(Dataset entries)

Segment Open

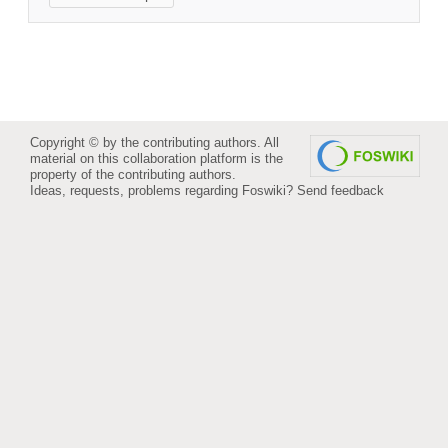
Copyright © by the contributing authors. All
material on this collaboration platform is the
property of the contributing authors.
Ideas, requests, problems regarding Foswiki?
Send feedback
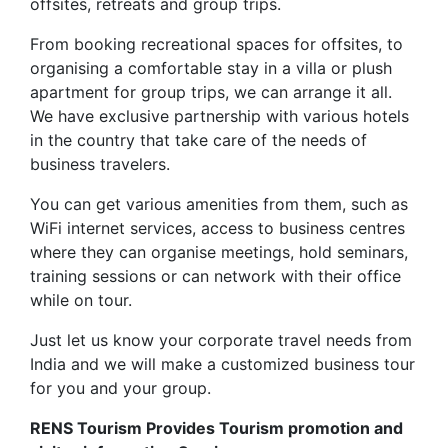
offsites, retreats and group trips.
From booking recreational spaces for offsites, to
organising a comfortable stay in a villa or plush
apartment for group trips, we can arrange it all.
We have exclusive partnership with various hotels
in the country that take care of the needs of
business travelers.
You can get various amenities from them, such as
WiFi internet services, access to business centres
where they can organise meetings, hold seminars,
training sessions or can network with their office
while on tour.
Just let us know your corporate travel needs from
India and we will make a customized business tour
for you and your group.
RENS Tourism Provides Tourism promotion and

Segment Closed

Copy the entries character for character, excluding any pictures.

Copyright © by the contributing authors. All
material on this collaboration platform is the
property of the contributing authors.
Ideas, requests, problems regarding Foswiki?
Send feedback
offsites, retreats and group trips.
From booking recreational spaces for offsites, to
organising a comfortable stay in a villa or plush
apartment for group trips, we can arrange it all.
We have exclusive partnership with various hotels
in the country that take care of the needs of
business travelers.
You can get various amenities from them, such as
WiFi internet services, access to business centres
where they can organise meetings, hold seminars,
training sessions or can network with their office
while on tour.
Just let us know your corporate travel needs from
India and we will make a customized business tour
for you and your group.
RENS Tourism Provides Tourism promotion and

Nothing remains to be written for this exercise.